** WHAT YOU HAVE TO DO **
Look in the listing below for the line that has "Accessoires", then return it and each following line up to and including the one with "Drivs med WordPress", exactly and without pictures.

_____

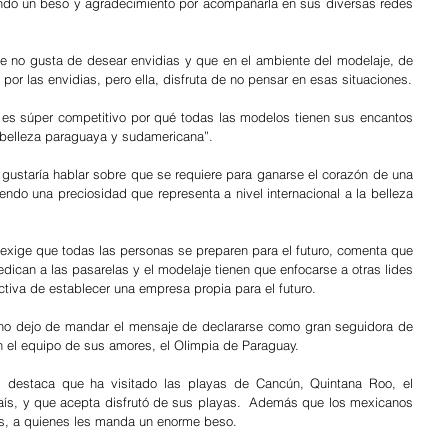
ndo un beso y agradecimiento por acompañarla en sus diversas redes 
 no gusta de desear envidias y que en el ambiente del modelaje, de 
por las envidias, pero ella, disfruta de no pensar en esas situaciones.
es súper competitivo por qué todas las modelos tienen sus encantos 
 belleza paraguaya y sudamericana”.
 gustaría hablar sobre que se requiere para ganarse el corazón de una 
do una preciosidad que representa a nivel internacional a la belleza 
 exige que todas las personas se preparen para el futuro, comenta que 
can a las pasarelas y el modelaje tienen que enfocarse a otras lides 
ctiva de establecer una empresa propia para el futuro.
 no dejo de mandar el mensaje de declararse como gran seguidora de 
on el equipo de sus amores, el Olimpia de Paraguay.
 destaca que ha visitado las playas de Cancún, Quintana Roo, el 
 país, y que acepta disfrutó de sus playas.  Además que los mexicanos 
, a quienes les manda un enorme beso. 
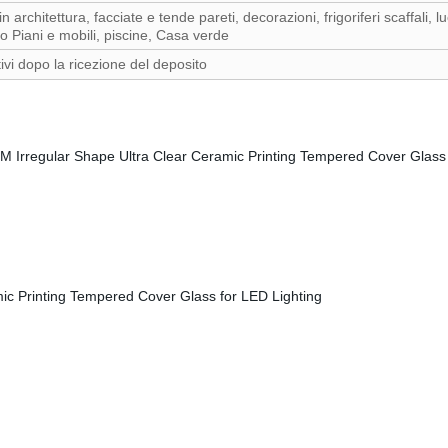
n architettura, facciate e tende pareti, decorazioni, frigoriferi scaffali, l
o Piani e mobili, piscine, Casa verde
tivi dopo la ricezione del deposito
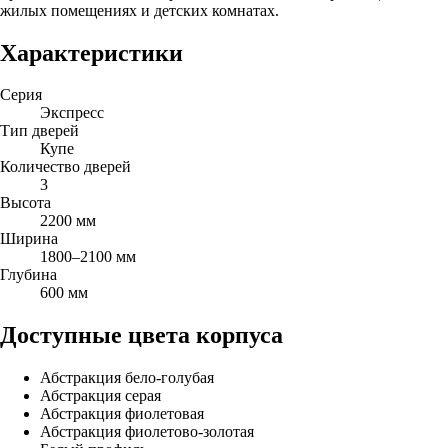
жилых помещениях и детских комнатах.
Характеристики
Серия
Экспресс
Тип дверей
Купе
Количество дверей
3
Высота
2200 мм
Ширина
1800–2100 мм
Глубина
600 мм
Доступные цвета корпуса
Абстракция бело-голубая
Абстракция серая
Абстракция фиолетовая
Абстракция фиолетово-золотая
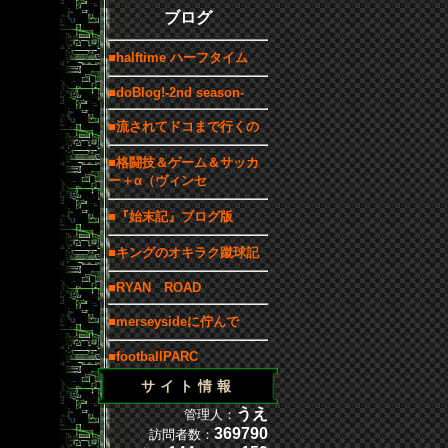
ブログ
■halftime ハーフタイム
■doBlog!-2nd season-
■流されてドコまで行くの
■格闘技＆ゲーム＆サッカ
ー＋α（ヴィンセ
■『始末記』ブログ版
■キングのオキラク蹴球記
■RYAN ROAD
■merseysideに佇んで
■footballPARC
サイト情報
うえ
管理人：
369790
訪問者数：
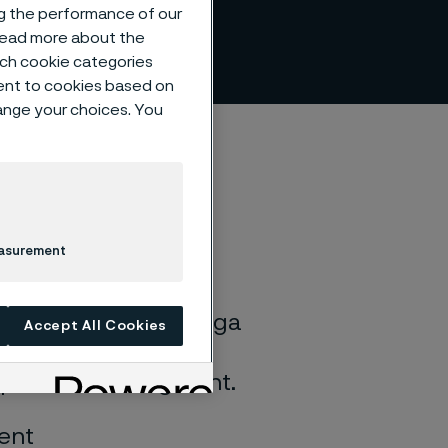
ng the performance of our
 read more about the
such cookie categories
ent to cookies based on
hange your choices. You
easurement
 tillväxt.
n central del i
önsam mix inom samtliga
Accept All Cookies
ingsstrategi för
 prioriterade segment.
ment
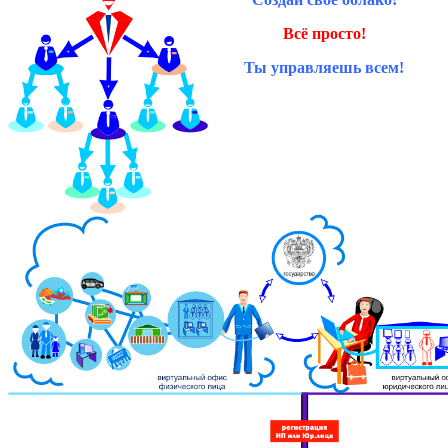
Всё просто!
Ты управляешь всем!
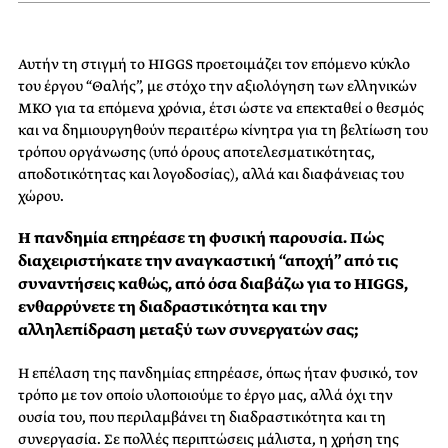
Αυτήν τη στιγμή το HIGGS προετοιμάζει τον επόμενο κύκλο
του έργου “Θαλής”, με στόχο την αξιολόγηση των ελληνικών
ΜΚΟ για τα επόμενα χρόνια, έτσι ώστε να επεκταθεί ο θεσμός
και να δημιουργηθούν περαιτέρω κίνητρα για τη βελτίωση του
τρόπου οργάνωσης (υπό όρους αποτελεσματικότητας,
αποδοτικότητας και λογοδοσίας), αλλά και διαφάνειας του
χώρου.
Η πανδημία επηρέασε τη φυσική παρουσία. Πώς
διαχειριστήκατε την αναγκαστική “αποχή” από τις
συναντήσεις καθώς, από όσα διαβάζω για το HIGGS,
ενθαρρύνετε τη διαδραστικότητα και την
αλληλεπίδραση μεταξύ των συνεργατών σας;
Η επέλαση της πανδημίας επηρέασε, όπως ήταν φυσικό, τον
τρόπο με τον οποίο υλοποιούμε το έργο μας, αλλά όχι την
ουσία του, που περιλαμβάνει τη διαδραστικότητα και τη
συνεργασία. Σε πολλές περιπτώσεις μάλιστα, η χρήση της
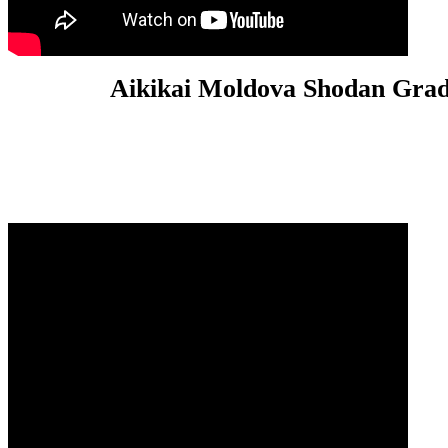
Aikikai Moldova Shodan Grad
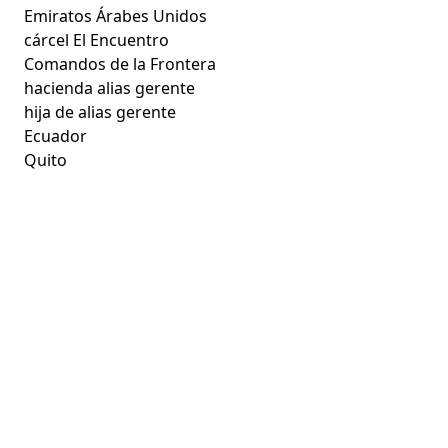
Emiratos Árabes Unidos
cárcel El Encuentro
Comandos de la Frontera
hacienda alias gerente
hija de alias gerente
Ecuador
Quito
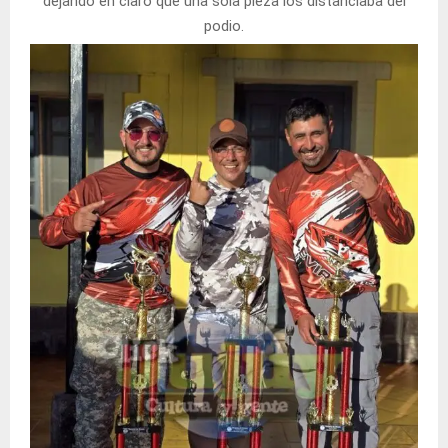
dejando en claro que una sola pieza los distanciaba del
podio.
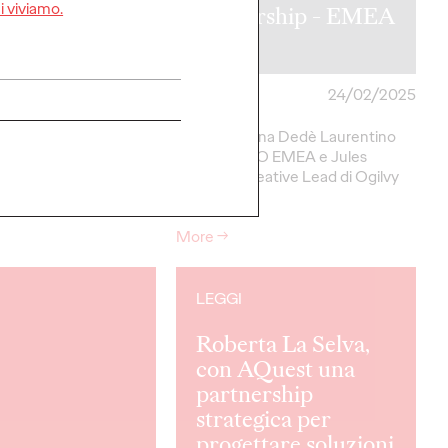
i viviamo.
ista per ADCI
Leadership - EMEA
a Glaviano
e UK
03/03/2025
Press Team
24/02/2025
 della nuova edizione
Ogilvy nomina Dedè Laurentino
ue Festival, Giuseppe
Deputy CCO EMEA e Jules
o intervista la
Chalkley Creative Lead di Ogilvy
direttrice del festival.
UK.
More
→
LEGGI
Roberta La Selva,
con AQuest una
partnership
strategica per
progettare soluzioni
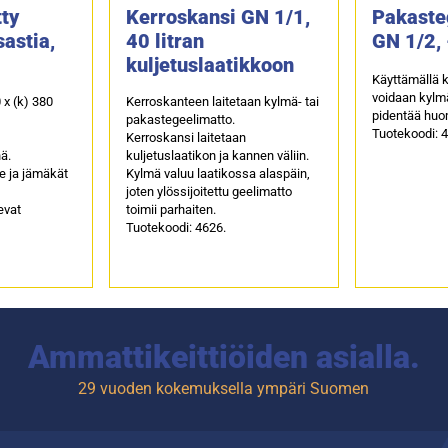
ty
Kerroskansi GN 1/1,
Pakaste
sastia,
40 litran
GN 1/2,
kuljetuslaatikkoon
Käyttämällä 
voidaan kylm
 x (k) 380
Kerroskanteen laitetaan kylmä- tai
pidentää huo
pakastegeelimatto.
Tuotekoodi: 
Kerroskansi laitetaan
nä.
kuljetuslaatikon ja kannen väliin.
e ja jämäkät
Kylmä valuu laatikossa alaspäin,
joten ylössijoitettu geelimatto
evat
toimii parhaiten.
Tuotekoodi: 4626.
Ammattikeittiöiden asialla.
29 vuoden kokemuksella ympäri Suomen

_____

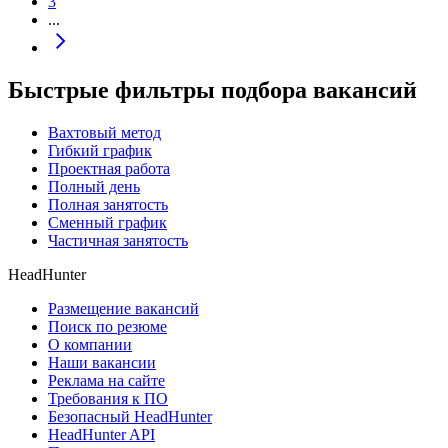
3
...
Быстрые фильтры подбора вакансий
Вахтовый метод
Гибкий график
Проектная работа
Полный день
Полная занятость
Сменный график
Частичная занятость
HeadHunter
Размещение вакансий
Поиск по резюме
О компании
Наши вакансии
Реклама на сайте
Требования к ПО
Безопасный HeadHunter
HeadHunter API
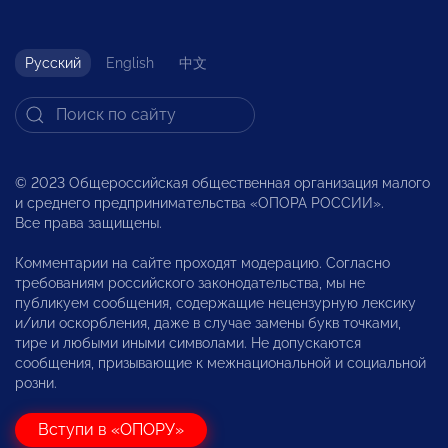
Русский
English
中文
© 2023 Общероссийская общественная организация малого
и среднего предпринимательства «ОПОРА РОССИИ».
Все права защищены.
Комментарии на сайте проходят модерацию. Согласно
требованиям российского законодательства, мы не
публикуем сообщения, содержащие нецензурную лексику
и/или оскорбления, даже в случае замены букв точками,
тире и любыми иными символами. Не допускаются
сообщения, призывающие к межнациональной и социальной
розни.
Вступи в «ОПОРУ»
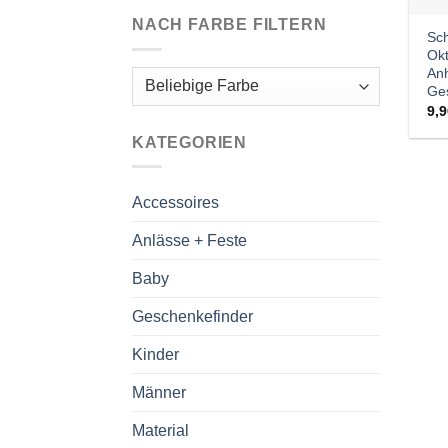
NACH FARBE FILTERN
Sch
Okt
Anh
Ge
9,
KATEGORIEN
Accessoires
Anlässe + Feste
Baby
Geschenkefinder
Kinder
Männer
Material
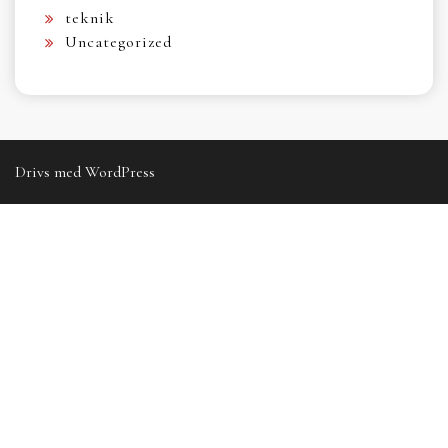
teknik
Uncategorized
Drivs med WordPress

_____

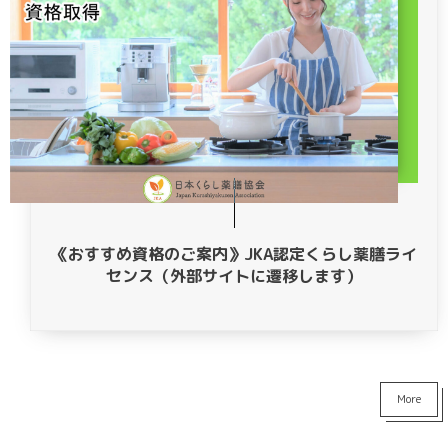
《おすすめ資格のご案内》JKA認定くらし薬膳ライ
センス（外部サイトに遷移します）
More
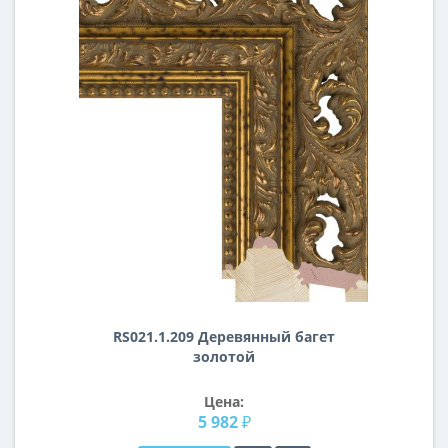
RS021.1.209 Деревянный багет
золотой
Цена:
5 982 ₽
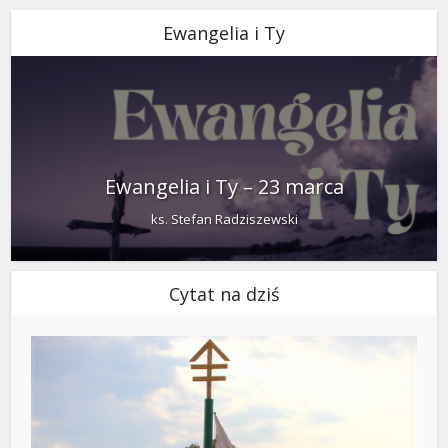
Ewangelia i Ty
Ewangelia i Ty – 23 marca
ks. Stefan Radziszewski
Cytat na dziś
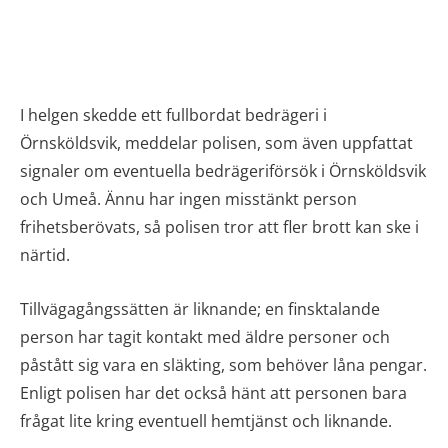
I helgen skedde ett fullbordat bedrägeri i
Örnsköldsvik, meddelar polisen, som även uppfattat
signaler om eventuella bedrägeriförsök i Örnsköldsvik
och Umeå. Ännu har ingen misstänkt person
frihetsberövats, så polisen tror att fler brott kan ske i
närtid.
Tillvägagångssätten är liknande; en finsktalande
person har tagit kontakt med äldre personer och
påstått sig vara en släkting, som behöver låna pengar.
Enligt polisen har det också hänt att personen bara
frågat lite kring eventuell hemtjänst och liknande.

_____

** OUTPUT FOR THIS TASK **
Accessoires
Anlässe + Feste
Baby
Geschenkefinder
Kinder
Männer
Material
teknik
Uncategorized
Drivs med WordPress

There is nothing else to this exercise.